Although large groups will not be required to offer mental-health benefits under ACA, Tovino notes that many already do.
“The theory was that people who are lucky enough to work for large employers, say Barnes & Noble or Walmart or Starbucks, they probably already have pretty good health benefits,” Tovino says. “The focus of the Affordable Care Act was folks who work for employers like a coffee shop or a hair salon who might have no or poor health insurance.”
It’s possible that the law will change to include large groups in 2017, Tovino says, but many large-group plans offer mental-health benefits voluntarily because they believe it’s the right thing to do and reduces expenses. Outpatient treatment is far less expensive than inpatient or emergency care.
Right now, the law does not require large groups to offer mental-health benefits, but if they do, those benefits must match what is offered in physical-health benefits.
In addition to the exceptions for large groups, the Affordable Care Act also excuses the self-insured and grandfathered insurance plans from complying.
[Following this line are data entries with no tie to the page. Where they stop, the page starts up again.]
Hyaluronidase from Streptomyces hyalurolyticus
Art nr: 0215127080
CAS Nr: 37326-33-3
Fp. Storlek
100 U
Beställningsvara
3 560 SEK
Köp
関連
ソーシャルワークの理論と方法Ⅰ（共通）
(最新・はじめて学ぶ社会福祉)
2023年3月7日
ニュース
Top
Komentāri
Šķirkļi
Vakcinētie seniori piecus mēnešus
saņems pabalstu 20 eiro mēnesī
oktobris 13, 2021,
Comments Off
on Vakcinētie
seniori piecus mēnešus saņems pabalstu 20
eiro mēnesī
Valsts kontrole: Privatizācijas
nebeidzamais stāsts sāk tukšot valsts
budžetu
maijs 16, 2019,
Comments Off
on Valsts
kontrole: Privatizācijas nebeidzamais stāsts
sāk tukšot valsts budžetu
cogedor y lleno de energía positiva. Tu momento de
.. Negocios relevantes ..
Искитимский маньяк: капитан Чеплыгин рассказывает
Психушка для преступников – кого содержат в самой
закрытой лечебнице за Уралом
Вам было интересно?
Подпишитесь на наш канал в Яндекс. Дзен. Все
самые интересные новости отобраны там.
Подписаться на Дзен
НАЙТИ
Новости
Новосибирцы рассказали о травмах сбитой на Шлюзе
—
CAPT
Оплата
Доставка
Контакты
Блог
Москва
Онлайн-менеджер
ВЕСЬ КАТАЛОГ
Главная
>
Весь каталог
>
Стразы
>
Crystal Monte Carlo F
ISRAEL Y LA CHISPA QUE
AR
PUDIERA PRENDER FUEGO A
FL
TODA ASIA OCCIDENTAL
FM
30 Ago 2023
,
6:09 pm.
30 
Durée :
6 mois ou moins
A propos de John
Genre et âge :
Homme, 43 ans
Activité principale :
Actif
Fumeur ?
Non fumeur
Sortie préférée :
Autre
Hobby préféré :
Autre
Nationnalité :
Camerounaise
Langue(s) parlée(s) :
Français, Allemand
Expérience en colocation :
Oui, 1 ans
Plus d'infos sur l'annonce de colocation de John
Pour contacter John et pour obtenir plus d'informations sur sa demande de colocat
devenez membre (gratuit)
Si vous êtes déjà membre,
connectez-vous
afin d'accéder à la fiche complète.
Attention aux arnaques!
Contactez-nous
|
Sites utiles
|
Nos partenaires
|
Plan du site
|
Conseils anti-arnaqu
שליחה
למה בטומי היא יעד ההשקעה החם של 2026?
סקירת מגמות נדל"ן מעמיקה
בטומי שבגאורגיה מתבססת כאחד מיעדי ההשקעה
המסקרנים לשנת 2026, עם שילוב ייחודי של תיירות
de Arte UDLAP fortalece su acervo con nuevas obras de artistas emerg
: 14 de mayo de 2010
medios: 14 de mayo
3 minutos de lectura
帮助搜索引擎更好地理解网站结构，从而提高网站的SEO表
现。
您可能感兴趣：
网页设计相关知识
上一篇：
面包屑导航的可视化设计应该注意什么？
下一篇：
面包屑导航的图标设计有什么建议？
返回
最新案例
A grandfathered plan is defined as one in existence before March 23, 2010, when President Obama signed the bill. As long as coverage hasn’t significantly declined and premiums haven’t significantly increased, grandfathered plans are exempt.
For people with large group plans with mental-health coverage, this exception is likely inconsequential, but for holders of small-group insurance, it’s akin to punishment for job loyalty. And it’s not as easy as dropping a health plan and re-enrolling — the grandfather clause follows the policy not the policy holder.
“You’d have to hope that the grandfathered health plan already offers some good mental-health benefits, and you’d have to hope that you’re in a state with a strong mental-health parity law,” Tovino says. She says she would never advise dropping a group plan for an individual one because the quality of individual plans is often inferior.
Despite its limitations, Tovino sees the law as a benchmark for the nation.
“The Affordable Care Act is historic in terms of mental-health benefits for two reasons,” Tovino says. “It’s the first time we’ve required anyone other than large-group health plans to offer mental-health parity law, and two, because it requires many, but not all, to actually offer mental-health benefits. No other prior federal law ever required a health plan to offer mental-health benefits.”